* [What the exercise asks] When the word "icon" shows up in a line of the records below, copy that line.
┌──
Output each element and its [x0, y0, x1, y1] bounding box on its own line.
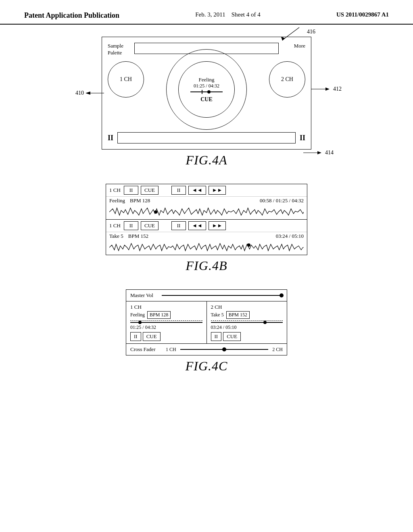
fig4b-rew1-btn[interactable]: ◄◄	[188, 186, 206, 195]
fig4a-more-label: More	[294, 43, 305, 49]
fig4b-info2: Take 5 BPM 152 03:24 / 05:10	[106, 232, 307, 240]
fig4a-inner-circle: Feeling 01:25 / 04:32 CUE	[178, 61, 235, 118]
fig4b-row1: 1 CH II CUE II ◄◄ ►►	[106, 184, 307, 197]
fig4c-crossfader-slider[interactable]	[180, 349, 268, 350]
fig4a-section: 416 Sample Palette More Feeli	[94, 37, 319, 168]
fig4c-ch2-bpm: BPM 152	[226, 311, 250, 319]
fig4c-ch2-btns: II CUE	[211, 332, 283, 341]
fig4a-ch2-circle: 2 CH	[269, 61, 305, 98]
fig4a-pause-right-icon: II	[300, 134, 305, 142]
fig4c-crossfader-label: Cross Fader	[130, 346, 163, 353]
fig4c-ch2-cue-btn[interactable]: CUE	[223, 332, 241, 341]
page-header: Patent Application Publication Feb. 3, 2…	[0, 0, 413, 25]
fig4b-time2: 03:24 / 05:10	[276, 233, 304, 239]
fig4b-track1: Feeling	[109, 197, 125, 204]
fig4c-ch1-time: 01:25 / 04:32	[130, 324, 202, 330]
fig4c-crossfader-dot	[222, 347, 226, 351]
fig4b-track2: Take 5	[109, 233, 123, 239]
fig4c-cf-2ch-label: 2 CH	[271, 347, 283, 353]
fig4c-label: FIG.4C	[186, 359, 228, 374]
main-content: 416 Sample Palette More Feeli	[0, 25, 413, 386]
fig4b-fwd2-btn[interactable]: ►►	[209, 221, 226, 230]
fig4b-ch1-label: 1 CH	[109, 187, 121, 193]
svg-point-9	[247, 243, 250, 247]
fig4a-time: 01:25 / 04:32	[194, 83, 219, 89]
fig4c-ch1-slider[interactable]	[130, 322, 202, 323]
fig4c-ch1-track: Feeling	[130, 312, 145, 318]
fig4b-label: FIG.4B	[186, 258, 227, 273]
fig4a-slider-line	[190, 91, 223, 92]
fig4c-section: Master Vol 1 CH Feeling BPM 128	[94, 289, 319, 374]
header-sheet: Sheet 4 of 4	[232, 11, 261, 18]
fig4a-bottom-row: II II	[108, 132, 305, 143]
fig4b-section: 1 CH II CUE II ◄◄ ►►	[94, 184, 319, 273]
fig4c-ch1-divider	[130, 320, 202, 321]
fig4b-bpm2: BPM 152	[128, 233, 148, 239]
header-date: Feb. 3, 2011	[195, 11, 225, 18]
fig4c-master-vol-row: Master Vol	[126, 290, 287, 301]
fig4b-rew2-btn[interactable]: ◄◄	[188, 221, 206, 230]
fig4b-cue2-btn[interactable]: CUE	[141, 221, 159, 230]
svg-point-8	[154, 210, 157, 214]
fig4c-ch1-pause-btn[interactable]: II	[130, 332, 141, 341]
fig4c-master-vol-label: Master Vol	[130, 292, 159, 299]
fig4b-fwd1-btn[interactable]: ►►	[209, 186, 226, 195]
fig4c-ch1-slider-dot	[138, 321, 142, 324]
fig4c-ch2-time: 03:24 / 05:10	[211, 324, 283, 330]
fig4b-pause2-btn[interactable]: II	[171, 186, 186, 195]
fig4c-channels: 1 CH Feeling BPM 128 01:25 / 04:32 II	[126, 301, 287, 344]
svg-marker-7	[317, 151, 321, 154]
fig4a-center-circle: Feeling 01:25 / 04:32 CUE	[166, 49, 247, 130]
fig4a-pause-left-icon: II	[108, 134, 113, 142]
fig4b-pause1-btn[interactable]: II	[124, 186, 138, 195]
fig4b-waveform1	[106, 205, 307, 219]
fig4c-ch2: 2 CH Take 5 BPM 152 03:24 / 05:10 II	[207, 301, 287, 343]
svg-marker-3	[325, 87, 330, 91]
fig4a-label: FIG.4A	[186, 153, 227, 168]
fig4a-slider-tick	[202, 90, 202, 94]
fig4c-ch2-slider-dot	[263, 321, 267, 324]
fig4b-time1: 00:58 / 01:25 / 04:32	[260, 197, 304, 204]
fig4c-ch2-divider	[211, 320, 283, 321]
fig4a-sample-palette-label: Sample Palette	[108, 43, 123, 56]
ref-416: 416	[307, 29, 315, 35]
fig4c-cf-1ch-label: 1 CH	[166, 347, 177, 353]
fig4c-ch2-pause-btn[interactable]: II	[211, 332, 222, 341]
fig4c-ch1-btns: II CUE	[130, 332, 202, 341]
fig4c-master-slider-dot	[280, 293, 284, 297]
header-patent-number: US 2011/0029867 A1	[336, 11, 389, 18]
fig4b-bpm1: BPM 128	[130, 197, 150, 204]
fig4c-ch1: 1 CH Feeling BPM 128 01:25 / 04:32 II	[126, 301, 207, 343]
fig4b-info1: Feeling BPM 128 00:58 / 01:25 / 04:32	[106, 197, 307, 205]
fig4b-ch1b-label: 1 CH	[109, 222, 121, 229]
fig4a-bottom-bar	[117, 132, 296, 143]
fig4a-ch1-circle: 1 CH	[108, 61, 144, 98]
fig4a-track-name: Feeling	[199, 77, 215, 83]
fig4b-pause3-btn[interactable]: II	[124, 221, 138, 230]
fig4c-diagram: Master Vol 1 CH Feeling BPM 128	[126, 289, 287, 355]
fig4c-ch2-track: Take 5	[211, 312, 224, 318]
ref-410: 410	[75, 89, 106, 97]
fig4a-cue-label: CUE	[200, 96, 213, 103]
fig4c-ch1-title: 1 CH	[130, 304, 202, 310]
fig4b-diagram: 1 CH II CUE II ◄◄ ►►	[106, 184, 307, 255]
fig4b-cue1-btn[interactable]: CUE	[141, 186, 159, 195]
fig4c-ch2-slider[interactable]	[211, 322, 283, 323]
fig4c-ch1-bpm: BPM 128	[147, 311, 171, 319]
fig4c-master-slider[interactable]	[162, 295, 283, 296]
fig4b-row3: 1 CH II CUE II ◄◄ ►►	[106, 219, 307, 232]
header-publication-type: Patent Application Publication	[24, 11, 119, 20]
fig4b-pause4-btn[interactable]: II	[171, 221, 186, 230]
svg-marker-5	[86, 91, 90, 95]
fig4c-ch2-info: Take 5 BPM 152	[211, 311, 283, 319]
fig4c-ch1-info: Feeling BPM 128	[130, 311, 202, 319]
ref-414: 414	[303, 149, 334, 157]
ref-412: 412	[311, 85, 342, 93]
fig4b-waveform2	[106, 240, 307, 255]
fig4c-ch2-title: 2 CH	[211, 304, 283, 310]
fig4c-crossfader-row: Cross Fader 1 CH 2 CH	[126, 344, 287, 355]
header-date-sheet: Feb. 3, 2011 Sheet 4 of 4	[195, 11, 261, 18]
fig4a-slider-dot	[207, 90, 211, 94]
fig4c-ch1-cue-btn[interactable]: CUE	[143, 332, 161, 341]
fig4a-diagram: Sample Palette More Feeling 01:25 / 04:3…	[102, 37, 311, 150]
└──
* [Written solution]
fig4a-pause-right-icon: II	[300, 134, 305, 142]
fig4a-pause-left-icon: II	[108, 134, 113, 142]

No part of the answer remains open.